Keeping with our food theme in our December blog posts, let’s talk about how we make bread. Traditionally, bread makers used potassium bromate as an oxidizing agent that reacts with other compounds in the bread. It strengthens dough and makes the final bread product bigger, which makes bread makers happy.
But there’s a little problem with potassium bromate: it carries certain health risks when used in food manufacturing. So bakers sought another alternative that would fit the bill. That’s how these baking wars started.
Kim v. The Earthgrains Co., No. 2011-1242 (Fed Cir. Dec. 9, 2011) (Judges Lourie, Bryson, and Moore)
Kim—a food chemist—was granted a patent on a combination of ascorbic acid and a “food acid” that would act as an alternative to potassium bromate during the bread-making process. (Ascorbic acid is also called Vitamin C or L-ascorbic acid.

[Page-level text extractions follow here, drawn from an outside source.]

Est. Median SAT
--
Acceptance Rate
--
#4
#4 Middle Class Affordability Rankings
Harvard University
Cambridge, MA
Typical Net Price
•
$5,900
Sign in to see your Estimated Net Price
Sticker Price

It’s a vitamin found in fruits and vegetables that happens to be soluble in water and can oxidize and convert to the compound DHA.) Here’s an educational video that is chock full of information about this handy compound (added bonus, it features pirates):
Back to the PTO
After the patent issued, Kim put it through a reissue proceeding at the Patent and Trademark Office. She may have wanted to expand the claims to cover a competitor’s products—but the motivation for the reissue filing wasn’t disclosed in the opinion. During reissue, she changed two parts of the claims. One change affected the transitional phrase used at the opening of the claim; she changed it from “consisting essentially of” to “consisting of” (more on this later). The other change narrowed the claimed food acid component of the claim so that it covers compounds that slow down the process by which ascorbic acid converts to DHA during a manufacturing process involving yeast-leavened products. The examiner noted that both claim changes were required to overcome prior art.
A Seven-Year War
After the reissue patent was granted, Kim sued Sara Lee Bakery Group, Inc. for infringement. (The Earthgrains Co. became part of the Sara Lee family.) The district court decided the patent claims were invalid as anticipated by prior art, and the Federal Circuit reversed that decision when it was appealed. After the Federal Circuit sent the case back to the district court, a seven-year patent war ensued.
Kim lost the war. So she filed another appeal at the Federal Circuit.

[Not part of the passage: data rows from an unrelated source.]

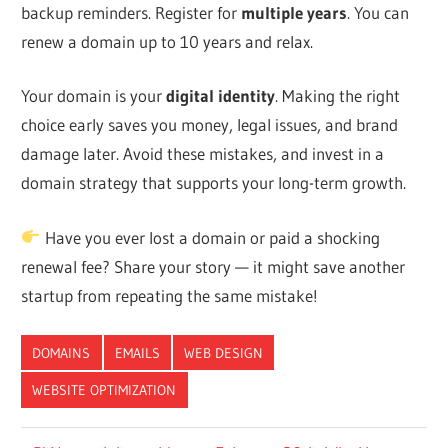
backup reminders. Register for
multiple years
. You can
renew a domain up to 10 years and relax.
Your domain is your
digital identity
. Making the right
choice early saves you money, legal issues, and brand
damage later. Avoid these mistakes, and invest in a
domain strategy that supports your long-term growth.
Have you ever lost a domain or paid a shocking
renewal fee? Share your story — it might save another
startup from repeating the same mistake!
DOMAINS
EMAILS
WEB DESIGN
WEBSITE OPTIMIZATION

She didn’t like the district court’s interpretation of certain claim terms or its decision that Sara Lee did not infringe the patent claims by using bromate replacers in the six breads it sold after the reissue patent was granted.
She also appealed the question of whether Sara Lee had intervening rights because of amendments made to the claims during prosecution of the reissue patent. (The intervening rights doctrine limits the damages claim a patentee can make for the time period between the date the original patent and reissue patent claims issue. If the reissue patent claims are substantially different, the patentee can’t get damages for infringement that occurs during that time period.)
No Dough for You
The Federal Circuit interpreted the original and reissued claims in order to determine whether they are substantively the same. It noted that during the second examination, the phrase “consisting essentially of” was replaced with “consisting of,” which is a different transitional phrase commonly used in the first part of patent claims. “Consisting of” excludes any elements, steps, or ingredients not specified in the rest of the claim. In contrast, “consisting essentially of” allows for additional ingredients that do not materially affect the basic aspects and novel properties of the patented invention, and makes the claim broader than one that uses “consisting of.” Unfortunately, she did not address the second claim change during the appeal, which means that she waived any opportunity to get the district court’s decision on intervening rights overturned.
Finally, the court concluded that because there was no evidence showing that Sara Lee’s potassium bromate replacers have the amount of ascorbic acid by weight—per 100 parts flour range—that the patent claims, there was no factual dispute. Since the tablet’s ascorbic acid is oxidized before it is combined with other ingredients that are part of the claimed replacer in Sara Lee’s breads, it’s not known how much of it is present after the tablets are dissolved and oxidation begins.
It sounds like Kim failed to test or find documentation regarding the amount of this claimed ingredient at the correct stage in the process. So this failure of evidence means that Sara Lee walks away with its dough.